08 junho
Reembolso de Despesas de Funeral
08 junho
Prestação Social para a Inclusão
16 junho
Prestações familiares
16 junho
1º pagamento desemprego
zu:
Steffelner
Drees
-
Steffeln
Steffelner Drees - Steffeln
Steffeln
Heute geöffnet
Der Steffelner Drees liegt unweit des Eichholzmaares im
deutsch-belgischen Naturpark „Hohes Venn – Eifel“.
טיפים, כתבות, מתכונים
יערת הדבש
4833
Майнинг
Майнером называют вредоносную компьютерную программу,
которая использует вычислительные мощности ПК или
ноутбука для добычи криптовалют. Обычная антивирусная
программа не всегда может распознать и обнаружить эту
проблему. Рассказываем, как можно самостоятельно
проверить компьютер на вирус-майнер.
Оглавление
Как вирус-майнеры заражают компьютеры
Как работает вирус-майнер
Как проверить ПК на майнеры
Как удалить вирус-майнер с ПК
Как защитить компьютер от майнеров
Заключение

—————

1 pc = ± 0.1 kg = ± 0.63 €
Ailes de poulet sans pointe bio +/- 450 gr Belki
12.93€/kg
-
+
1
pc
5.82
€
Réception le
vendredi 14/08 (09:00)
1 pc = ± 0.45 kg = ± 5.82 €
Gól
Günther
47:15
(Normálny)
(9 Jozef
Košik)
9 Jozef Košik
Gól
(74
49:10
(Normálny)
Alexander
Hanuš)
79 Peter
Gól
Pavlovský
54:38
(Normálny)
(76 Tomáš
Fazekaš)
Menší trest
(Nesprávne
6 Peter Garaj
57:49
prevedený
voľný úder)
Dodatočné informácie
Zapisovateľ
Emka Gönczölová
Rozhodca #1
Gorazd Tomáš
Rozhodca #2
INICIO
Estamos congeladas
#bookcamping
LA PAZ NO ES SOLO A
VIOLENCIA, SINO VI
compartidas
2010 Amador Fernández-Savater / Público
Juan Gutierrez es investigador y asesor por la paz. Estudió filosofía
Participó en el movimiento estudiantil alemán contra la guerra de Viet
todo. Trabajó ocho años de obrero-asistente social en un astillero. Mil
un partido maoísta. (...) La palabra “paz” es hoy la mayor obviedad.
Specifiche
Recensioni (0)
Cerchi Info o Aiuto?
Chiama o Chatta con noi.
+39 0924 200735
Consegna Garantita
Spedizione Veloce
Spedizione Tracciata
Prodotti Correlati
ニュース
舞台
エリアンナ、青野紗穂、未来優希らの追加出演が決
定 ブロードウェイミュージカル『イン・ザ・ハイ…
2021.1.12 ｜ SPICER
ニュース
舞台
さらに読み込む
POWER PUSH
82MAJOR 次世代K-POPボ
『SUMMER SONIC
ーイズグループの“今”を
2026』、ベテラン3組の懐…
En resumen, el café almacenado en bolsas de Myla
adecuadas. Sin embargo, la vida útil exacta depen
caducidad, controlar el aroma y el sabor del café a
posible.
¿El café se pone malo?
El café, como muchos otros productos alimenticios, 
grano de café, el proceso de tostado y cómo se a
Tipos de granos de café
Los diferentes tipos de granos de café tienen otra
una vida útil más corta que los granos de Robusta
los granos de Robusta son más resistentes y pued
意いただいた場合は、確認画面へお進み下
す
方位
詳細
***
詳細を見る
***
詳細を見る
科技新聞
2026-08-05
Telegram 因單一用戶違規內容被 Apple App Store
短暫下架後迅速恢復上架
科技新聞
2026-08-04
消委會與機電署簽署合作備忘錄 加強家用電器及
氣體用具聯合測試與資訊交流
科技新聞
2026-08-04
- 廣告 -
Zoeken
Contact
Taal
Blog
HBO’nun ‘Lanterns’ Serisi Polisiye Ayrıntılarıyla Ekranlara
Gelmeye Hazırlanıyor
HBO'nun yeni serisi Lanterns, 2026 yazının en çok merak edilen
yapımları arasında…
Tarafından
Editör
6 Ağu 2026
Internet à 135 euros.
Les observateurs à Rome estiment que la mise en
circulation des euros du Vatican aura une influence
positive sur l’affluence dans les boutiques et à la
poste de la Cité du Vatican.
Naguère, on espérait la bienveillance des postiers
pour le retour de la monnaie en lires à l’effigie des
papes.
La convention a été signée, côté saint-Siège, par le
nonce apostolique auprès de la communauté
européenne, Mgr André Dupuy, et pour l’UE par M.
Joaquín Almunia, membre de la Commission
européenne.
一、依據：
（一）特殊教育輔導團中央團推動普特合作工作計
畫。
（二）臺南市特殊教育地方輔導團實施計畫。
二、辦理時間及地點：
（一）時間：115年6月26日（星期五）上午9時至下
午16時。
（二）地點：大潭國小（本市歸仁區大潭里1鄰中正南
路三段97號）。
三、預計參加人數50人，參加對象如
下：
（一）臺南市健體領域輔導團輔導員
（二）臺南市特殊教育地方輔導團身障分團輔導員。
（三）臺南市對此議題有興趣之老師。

—————

**Task to complete**
Retrieve each line of the data in which the word "Drees" can be found.

**Task answer**
Drees
Steffelner Drees - Steffeln
Der Steffelner Drees liegt unweit des Eichholzmaares im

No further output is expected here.